Where a line of the records holds the string "drag", copy that line.

◆ **Document understanding data**
==*==

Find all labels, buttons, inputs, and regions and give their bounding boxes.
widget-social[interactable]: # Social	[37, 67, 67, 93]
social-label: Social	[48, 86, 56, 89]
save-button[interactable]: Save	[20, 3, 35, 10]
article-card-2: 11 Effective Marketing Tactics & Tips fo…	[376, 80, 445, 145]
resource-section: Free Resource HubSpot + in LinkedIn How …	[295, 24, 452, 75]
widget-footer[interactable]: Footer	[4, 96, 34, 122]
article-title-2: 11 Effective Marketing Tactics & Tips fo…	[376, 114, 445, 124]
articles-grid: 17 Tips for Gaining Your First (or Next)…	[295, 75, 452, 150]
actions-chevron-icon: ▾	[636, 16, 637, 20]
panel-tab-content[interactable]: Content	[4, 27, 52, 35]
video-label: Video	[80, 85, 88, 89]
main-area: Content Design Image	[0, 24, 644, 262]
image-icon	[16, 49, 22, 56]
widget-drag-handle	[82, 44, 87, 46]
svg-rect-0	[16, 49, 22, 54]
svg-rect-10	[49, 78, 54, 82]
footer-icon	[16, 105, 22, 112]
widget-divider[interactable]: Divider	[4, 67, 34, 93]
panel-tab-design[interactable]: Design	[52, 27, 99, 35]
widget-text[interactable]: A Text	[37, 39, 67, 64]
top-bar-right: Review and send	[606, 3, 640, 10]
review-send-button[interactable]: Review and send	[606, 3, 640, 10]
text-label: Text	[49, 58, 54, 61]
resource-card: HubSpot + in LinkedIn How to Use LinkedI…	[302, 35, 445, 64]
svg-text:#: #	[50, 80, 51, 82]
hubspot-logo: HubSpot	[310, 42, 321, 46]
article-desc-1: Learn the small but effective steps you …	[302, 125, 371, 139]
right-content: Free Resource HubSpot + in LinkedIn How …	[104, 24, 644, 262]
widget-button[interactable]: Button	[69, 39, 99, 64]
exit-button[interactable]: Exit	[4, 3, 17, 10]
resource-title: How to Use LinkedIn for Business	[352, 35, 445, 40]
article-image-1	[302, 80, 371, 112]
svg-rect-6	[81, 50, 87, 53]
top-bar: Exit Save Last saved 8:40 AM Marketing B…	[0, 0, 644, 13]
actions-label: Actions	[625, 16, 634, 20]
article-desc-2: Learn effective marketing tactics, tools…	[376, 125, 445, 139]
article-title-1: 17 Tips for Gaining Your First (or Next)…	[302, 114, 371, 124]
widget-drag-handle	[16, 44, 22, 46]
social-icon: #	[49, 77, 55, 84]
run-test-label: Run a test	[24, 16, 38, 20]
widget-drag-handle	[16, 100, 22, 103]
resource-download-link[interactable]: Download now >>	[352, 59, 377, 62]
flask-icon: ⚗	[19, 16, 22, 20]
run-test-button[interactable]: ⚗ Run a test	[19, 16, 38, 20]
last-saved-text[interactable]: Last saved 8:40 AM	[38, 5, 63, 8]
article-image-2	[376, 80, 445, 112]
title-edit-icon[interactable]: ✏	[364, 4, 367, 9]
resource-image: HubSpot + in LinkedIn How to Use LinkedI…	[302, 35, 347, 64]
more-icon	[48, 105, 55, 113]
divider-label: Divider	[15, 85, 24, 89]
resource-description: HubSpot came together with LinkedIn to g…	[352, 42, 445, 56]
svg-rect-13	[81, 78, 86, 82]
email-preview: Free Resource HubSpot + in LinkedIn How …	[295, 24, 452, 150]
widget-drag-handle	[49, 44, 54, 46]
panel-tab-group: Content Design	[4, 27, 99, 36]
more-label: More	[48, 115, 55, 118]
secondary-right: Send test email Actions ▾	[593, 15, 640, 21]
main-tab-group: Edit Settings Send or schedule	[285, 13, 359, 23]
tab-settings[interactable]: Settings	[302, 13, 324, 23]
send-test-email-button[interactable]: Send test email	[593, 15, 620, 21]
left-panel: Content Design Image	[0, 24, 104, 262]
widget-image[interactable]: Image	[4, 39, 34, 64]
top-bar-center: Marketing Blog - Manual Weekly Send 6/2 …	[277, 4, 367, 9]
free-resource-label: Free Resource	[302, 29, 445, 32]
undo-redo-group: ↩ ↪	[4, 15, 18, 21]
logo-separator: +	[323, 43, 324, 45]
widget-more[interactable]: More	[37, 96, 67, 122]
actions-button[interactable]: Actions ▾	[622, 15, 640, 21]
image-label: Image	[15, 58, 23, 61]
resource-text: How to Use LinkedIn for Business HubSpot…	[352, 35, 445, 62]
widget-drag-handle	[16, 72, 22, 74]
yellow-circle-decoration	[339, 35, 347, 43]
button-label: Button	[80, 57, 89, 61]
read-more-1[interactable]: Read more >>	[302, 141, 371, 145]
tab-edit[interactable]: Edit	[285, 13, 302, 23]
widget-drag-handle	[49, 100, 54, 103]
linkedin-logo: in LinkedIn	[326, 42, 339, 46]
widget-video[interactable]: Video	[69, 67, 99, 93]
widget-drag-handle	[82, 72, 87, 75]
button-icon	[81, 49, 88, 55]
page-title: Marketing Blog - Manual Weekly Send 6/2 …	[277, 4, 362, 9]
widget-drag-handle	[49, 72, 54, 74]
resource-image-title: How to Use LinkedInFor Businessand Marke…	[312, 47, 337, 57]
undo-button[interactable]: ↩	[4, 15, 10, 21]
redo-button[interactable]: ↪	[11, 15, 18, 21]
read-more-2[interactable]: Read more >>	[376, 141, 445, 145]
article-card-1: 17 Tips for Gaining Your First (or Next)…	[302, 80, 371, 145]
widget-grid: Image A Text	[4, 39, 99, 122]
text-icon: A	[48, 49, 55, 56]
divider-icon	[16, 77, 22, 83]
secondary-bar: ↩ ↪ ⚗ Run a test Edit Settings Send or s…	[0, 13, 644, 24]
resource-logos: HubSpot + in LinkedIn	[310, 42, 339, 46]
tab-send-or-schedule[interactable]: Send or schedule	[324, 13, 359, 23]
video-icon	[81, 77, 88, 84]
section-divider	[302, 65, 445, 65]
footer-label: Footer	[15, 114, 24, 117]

==*==

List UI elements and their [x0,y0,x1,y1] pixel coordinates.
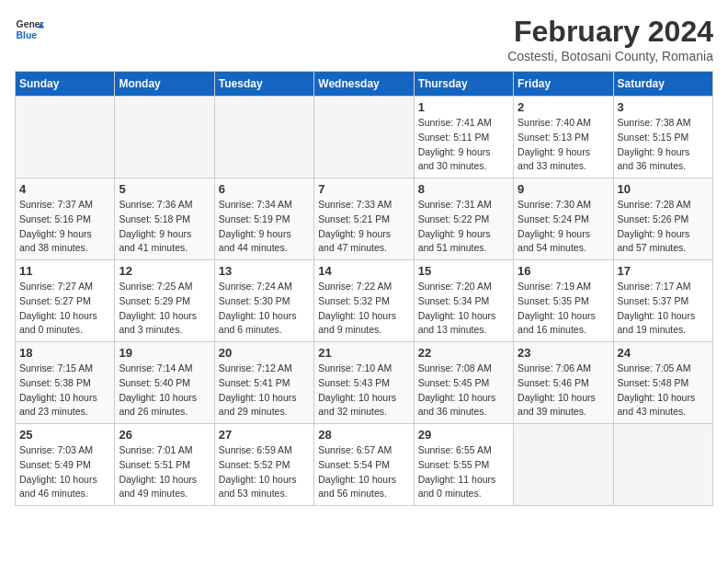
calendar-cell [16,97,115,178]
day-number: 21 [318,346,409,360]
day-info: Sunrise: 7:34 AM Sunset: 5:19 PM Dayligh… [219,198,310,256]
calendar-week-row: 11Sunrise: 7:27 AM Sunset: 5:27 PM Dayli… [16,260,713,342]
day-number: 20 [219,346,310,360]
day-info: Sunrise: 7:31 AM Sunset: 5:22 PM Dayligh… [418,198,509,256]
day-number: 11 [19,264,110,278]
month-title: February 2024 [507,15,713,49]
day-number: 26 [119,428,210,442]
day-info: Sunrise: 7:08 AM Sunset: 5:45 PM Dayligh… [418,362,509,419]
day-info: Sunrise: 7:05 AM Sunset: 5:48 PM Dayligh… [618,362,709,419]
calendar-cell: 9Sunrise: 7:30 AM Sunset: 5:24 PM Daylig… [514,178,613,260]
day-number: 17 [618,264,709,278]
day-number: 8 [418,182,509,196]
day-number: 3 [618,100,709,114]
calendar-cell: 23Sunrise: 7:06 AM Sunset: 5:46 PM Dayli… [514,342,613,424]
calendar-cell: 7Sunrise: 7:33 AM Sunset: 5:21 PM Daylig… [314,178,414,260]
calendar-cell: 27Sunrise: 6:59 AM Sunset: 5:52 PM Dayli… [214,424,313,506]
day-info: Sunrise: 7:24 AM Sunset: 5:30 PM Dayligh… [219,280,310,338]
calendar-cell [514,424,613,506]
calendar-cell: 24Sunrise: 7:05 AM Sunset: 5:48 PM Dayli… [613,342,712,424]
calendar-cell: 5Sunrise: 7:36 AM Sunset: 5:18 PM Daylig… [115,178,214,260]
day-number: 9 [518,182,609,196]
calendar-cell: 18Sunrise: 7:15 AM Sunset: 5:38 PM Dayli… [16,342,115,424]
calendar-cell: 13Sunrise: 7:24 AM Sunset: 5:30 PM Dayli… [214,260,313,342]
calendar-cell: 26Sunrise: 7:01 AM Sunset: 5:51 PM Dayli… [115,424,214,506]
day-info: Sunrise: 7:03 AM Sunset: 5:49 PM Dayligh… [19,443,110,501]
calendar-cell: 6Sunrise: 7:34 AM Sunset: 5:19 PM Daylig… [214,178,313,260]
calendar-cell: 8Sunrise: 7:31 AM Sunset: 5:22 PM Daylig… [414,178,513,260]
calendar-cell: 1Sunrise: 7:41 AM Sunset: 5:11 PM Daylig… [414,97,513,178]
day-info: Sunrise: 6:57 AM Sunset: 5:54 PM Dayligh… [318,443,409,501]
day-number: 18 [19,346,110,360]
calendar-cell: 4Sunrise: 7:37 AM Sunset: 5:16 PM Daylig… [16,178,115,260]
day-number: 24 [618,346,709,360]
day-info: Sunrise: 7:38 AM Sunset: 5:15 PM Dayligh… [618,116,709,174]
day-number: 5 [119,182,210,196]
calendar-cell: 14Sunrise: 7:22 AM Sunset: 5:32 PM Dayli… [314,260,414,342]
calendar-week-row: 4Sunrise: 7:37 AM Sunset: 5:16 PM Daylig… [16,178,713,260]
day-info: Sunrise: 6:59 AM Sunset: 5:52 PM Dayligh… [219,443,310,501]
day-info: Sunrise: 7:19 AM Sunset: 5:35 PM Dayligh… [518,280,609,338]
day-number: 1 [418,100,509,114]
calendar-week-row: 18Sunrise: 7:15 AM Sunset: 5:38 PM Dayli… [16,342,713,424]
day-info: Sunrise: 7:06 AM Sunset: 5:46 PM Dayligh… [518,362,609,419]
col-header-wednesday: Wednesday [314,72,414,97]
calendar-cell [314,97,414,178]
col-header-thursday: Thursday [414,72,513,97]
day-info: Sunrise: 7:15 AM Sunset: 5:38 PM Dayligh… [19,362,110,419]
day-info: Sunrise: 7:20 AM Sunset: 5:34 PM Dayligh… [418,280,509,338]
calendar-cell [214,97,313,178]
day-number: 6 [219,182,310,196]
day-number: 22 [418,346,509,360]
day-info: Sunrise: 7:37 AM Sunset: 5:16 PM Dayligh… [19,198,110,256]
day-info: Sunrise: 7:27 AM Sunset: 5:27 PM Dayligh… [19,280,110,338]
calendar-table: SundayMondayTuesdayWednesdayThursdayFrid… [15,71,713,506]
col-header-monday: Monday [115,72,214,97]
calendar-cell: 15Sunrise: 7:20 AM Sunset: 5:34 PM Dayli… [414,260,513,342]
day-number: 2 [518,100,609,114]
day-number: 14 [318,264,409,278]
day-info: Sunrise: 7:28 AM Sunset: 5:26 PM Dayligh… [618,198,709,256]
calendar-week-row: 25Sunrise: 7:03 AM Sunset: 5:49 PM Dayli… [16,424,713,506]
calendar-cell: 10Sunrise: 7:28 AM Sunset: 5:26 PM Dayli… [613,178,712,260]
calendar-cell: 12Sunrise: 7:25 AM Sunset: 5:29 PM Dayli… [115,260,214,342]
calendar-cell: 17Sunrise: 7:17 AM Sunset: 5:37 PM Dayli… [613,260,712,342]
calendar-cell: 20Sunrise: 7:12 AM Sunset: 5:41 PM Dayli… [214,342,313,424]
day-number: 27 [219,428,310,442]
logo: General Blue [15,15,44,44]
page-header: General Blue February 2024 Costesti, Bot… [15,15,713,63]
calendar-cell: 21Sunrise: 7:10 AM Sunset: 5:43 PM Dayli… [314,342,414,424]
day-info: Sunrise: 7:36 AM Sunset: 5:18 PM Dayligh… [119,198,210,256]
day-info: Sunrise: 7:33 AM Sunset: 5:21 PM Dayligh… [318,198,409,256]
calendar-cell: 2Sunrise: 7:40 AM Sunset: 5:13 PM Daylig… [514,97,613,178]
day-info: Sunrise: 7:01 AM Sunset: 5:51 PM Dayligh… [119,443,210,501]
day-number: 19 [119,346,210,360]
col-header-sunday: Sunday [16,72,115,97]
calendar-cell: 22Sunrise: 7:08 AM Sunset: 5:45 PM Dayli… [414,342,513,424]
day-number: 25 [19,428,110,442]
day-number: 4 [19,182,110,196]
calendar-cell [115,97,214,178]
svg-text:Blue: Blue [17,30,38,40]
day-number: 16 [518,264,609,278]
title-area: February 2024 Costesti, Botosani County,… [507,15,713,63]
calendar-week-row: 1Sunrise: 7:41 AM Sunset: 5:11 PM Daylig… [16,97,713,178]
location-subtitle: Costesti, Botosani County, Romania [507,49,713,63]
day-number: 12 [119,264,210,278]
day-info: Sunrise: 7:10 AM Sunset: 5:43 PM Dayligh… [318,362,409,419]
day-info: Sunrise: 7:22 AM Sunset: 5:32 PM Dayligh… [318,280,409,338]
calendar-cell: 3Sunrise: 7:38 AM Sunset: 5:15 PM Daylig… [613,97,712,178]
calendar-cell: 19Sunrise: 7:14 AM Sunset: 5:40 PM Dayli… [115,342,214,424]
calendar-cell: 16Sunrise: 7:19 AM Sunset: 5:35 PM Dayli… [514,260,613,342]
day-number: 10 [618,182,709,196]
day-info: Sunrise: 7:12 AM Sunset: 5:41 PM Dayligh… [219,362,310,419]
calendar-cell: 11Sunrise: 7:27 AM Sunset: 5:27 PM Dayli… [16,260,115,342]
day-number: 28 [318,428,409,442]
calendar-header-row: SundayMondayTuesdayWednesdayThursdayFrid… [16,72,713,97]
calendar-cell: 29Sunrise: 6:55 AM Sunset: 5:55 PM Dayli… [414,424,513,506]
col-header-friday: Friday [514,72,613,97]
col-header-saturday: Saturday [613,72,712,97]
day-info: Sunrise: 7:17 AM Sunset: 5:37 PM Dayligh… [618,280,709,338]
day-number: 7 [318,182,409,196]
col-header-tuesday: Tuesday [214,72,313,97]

==*==

◆ **TASK OUTPUT**
widget-drag-handle	[82, 44, 87, 46]
widget-drag-handle	[16, 44, 22, 46]
widget-drag-handle	[16, 100, 22, 103]
widget-drag-handle	[49, 44, 54, 46]
widget-drag-handle	[16, 72, 22, 74]
widget-drag-handle	[49, 100, 54, 103]
widget-drag-handle	[82, 72, 87, 75]
widget-drag-handle	[49, 72, 54, 74]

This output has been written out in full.